### Directions for this task
The required output is the exact run of lines in the listing below from the line holding "Embu das Artes" through the line holding "Hiệp hội Các", with no pictures.

### Recorded data

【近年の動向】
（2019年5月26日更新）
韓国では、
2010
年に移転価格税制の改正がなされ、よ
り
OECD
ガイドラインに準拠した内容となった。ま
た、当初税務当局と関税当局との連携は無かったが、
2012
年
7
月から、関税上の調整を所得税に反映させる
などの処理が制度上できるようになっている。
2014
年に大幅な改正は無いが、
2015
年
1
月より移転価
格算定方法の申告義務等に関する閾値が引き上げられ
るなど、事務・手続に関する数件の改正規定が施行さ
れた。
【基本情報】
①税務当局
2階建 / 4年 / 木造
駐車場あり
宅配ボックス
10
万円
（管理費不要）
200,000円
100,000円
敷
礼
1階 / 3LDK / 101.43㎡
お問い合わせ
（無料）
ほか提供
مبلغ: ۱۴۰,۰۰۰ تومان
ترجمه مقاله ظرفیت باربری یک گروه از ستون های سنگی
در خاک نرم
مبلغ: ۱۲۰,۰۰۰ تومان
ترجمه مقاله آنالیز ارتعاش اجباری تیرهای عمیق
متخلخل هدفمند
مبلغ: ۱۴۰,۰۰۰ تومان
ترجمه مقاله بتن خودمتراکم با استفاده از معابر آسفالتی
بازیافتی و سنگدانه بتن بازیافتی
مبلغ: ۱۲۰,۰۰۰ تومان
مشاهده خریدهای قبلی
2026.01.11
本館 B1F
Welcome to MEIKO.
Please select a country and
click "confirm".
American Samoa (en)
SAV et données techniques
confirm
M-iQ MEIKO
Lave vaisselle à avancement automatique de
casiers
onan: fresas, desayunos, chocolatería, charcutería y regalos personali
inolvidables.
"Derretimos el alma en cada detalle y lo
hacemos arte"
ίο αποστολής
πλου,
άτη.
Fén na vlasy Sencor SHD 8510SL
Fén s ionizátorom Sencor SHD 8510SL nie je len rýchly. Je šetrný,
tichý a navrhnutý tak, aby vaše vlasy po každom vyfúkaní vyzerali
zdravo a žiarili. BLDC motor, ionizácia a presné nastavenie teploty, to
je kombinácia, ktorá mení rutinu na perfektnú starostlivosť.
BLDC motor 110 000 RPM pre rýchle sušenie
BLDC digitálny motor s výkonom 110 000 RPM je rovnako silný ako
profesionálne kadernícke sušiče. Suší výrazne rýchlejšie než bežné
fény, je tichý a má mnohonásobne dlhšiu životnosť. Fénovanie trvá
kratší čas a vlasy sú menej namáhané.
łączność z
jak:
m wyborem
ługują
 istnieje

...

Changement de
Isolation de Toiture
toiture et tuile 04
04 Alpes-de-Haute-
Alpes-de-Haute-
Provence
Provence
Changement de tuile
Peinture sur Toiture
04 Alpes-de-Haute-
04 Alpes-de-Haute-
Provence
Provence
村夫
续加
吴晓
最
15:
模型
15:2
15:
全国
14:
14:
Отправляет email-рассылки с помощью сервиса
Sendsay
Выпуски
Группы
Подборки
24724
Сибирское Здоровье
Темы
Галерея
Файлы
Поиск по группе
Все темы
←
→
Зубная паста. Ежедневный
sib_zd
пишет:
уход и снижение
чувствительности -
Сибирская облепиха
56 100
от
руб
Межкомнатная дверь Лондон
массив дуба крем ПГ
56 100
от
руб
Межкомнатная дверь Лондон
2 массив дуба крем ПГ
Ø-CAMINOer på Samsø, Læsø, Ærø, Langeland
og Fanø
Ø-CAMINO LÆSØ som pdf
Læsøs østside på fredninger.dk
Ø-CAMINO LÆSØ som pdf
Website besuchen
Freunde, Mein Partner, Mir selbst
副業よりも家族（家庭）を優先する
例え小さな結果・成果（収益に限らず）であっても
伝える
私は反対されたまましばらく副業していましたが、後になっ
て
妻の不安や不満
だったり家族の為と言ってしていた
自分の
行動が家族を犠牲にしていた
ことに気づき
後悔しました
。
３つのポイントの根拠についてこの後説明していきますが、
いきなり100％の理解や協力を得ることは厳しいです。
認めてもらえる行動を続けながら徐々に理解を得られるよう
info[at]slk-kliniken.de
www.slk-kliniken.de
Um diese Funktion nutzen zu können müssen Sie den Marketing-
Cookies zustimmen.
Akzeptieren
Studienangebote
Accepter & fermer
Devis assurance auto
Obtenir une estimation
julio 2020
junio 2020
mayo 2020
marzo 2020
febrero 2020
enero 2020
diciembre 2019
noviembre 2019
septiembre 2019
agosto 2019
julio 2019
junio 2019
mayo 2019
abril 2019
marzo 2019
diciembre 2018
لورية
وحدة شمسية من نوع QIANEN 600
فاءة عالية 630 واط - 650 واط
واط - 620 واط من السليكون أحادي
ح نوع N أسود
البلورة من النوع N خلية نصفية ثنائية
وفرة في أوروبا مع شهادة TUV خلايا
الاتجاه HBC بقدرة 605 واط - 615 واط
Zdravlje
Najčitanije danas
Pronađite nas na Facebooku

* * *

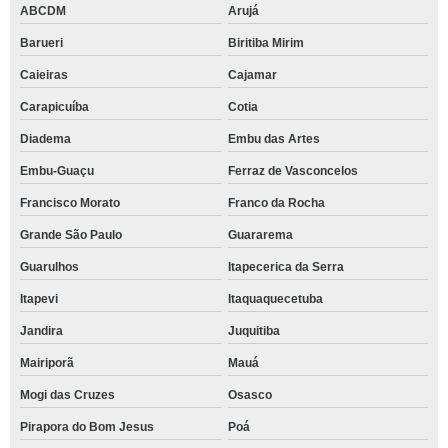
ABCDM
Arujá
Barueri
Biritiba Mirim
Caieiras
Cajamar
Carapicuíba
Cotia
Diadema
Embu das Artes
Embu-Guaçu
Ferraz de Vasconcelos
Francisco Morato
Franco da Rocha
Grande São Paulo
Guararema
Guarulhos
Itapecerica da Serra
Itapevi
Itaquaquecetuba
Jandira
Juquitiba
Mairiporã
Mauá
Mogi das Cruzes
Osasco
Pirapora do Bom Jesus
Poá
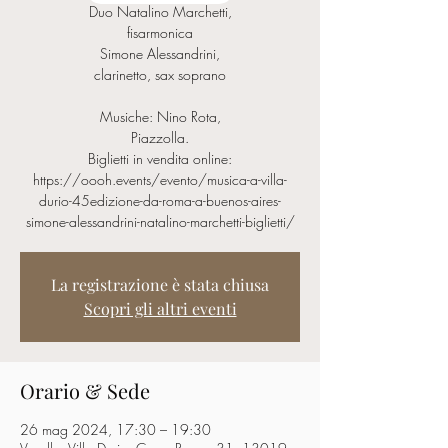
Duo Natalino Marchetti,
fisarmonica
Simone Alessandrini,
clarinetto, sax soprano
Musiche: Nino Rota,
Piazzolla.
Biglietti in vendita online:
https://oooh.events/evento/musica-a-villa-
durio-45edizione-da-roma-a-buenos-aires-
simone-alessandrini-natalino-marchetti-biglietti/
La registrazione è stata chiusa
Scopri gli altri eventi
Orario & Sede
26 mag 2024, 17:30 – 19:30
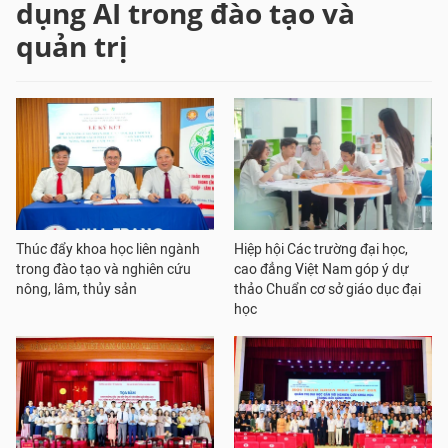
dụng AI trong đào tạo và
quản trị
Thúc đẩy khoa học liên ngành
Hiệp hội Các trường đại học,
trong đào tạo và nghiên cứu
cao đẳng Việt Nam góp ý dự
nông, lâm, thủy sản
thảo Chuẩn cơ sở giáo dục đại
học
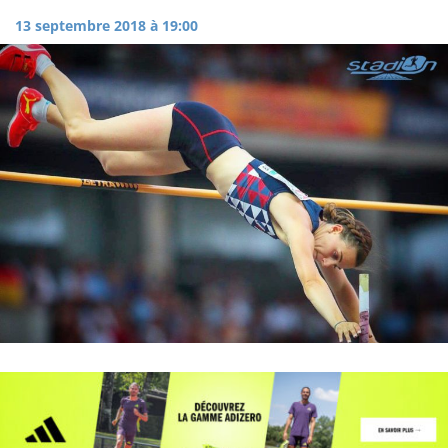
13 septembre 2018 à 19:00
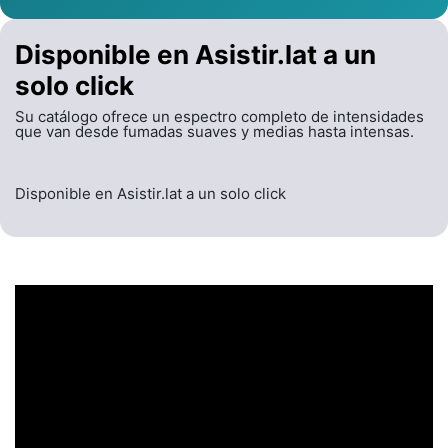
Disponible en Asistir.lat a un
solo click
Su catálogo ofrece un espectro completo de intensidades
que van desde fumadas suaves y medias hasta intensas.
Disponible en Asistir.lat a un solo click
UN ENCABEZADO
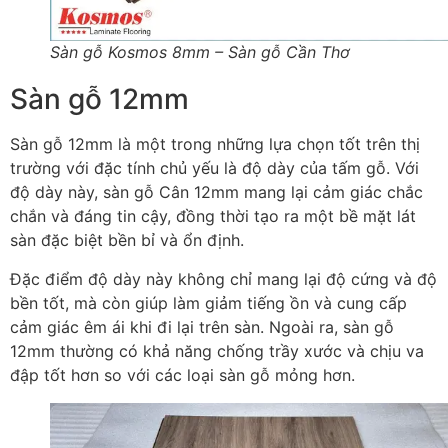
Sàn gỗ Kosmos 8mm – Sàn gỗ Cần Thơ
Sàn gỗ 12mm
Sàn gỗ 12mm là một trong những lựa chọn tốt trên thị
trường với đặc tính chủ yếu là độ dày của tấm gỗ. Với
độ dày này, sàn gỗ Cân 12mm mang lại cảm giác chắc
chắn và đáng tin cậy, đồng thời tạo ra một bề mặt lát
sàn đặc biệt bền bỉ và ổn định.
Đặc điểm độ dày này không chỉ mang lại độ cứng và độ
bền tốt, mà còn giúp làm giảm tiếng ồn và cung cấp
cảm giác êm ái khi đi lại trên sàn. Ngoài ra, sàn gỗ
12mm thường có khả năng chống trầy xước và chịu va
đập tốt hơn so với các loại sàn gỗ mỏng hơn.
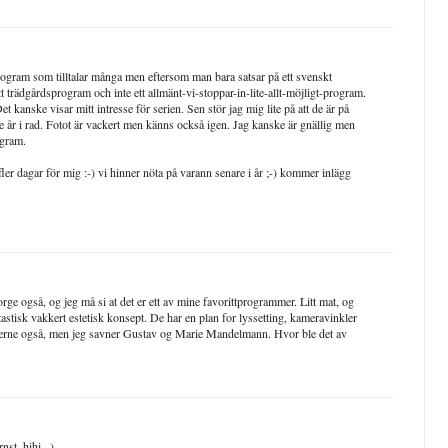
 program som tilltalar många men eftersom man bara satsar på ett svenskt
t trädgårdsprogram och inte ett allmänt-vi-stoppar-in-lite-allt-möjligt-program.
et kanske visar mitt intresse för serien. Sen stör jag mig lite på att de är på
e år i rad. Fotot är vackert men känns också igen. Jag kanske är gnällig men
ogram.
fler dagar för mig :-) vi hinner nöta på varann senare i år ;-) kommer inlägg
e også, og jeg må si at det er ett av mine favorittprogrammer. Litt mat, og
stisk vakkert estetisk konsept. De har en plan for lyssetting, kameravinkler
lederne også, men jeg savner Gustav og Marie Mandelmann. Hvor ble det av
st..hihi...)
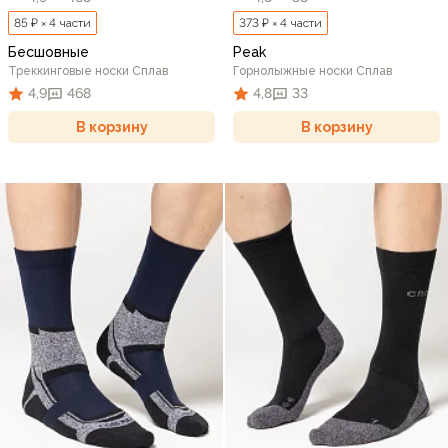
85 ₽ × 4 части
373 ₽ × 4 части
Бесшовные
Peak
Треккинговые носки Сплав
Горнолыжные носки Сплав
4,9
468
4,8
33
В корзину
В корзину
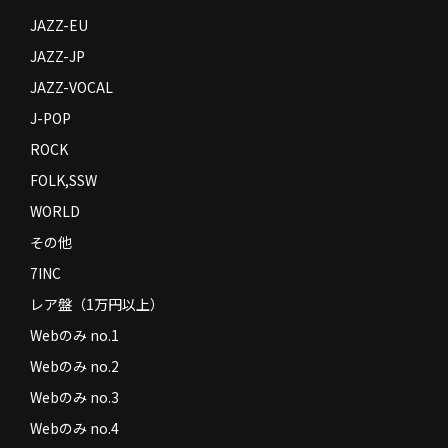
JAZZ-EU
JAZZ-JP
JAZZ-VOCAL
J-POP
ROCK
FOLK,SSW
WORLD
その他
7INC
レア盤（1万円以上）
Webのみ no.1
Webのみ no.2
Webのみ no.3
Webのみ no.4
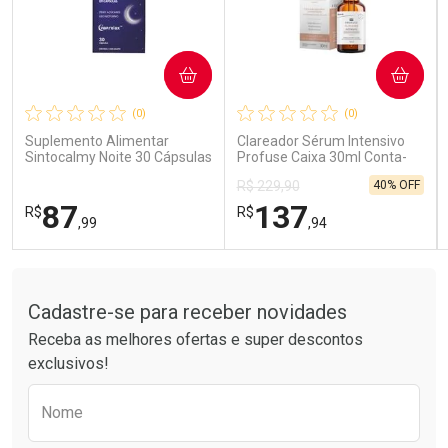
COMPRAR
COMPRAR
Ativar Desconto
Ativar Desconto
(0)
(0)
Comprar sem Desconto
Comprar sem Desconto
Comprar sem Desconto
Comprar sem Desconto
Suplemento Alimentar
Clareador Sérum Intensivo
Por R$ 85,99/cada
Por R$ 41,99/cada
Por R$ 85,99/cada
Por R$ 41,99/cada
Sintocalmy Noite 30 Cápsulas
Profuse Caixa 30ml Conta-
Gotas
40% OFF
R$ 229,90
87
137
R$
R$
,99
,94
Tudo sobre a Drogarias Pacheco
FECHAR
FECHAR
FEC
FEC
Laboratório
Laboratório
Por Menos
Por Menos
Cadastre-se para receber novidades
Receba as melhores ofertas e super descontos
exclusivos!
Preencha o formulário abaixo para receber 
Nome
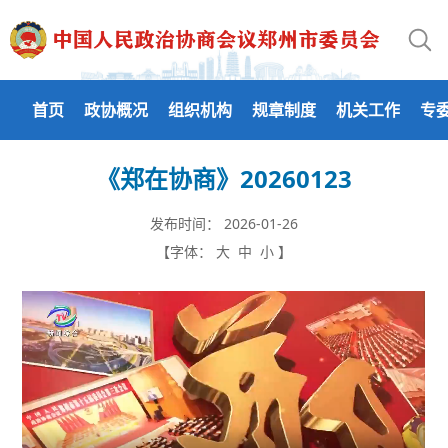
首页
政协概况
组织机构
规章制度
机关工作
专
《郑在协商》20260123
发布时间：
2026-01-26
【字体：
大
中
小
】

### Exercise solution
Embu das Artes
Embu-Guaçu
Ferraz de Vasconcelos
Francisco Morato
Franco da Rocha
Grande São Paulo
Guararema
Guarulhos
Itapecerica da Serra
Itapevi
Itaquaquecetuba
Jandira
Juquitiba
Mairiporã
Mauá
Mogi das Cruzes
Osasco
Pirapora do Bom Jesus
Poá
Duo Natalino Marchetti,
fisarmonica
Simone Alessandrini,
clarinetto, sax soprano
Musiche: Nino Rota,
Piazzolla.
Biglietti in vendita online:
https://oooh.events/evento/musica-a-villa-
durio-45edizione-da-roma-a-buenos-aires-
simone-alessandrini-natalino-marchetti-biglietti/
La registrazione è stata chiusa
Scopri gli altri eventi
Orario & Sede
26 mag 2024, 17:30 – 19:30
dụng AI trong đào tạo và
quản trị
Thúc đẩy khoa học liên ngành
Hiệp hội Các trường đại học,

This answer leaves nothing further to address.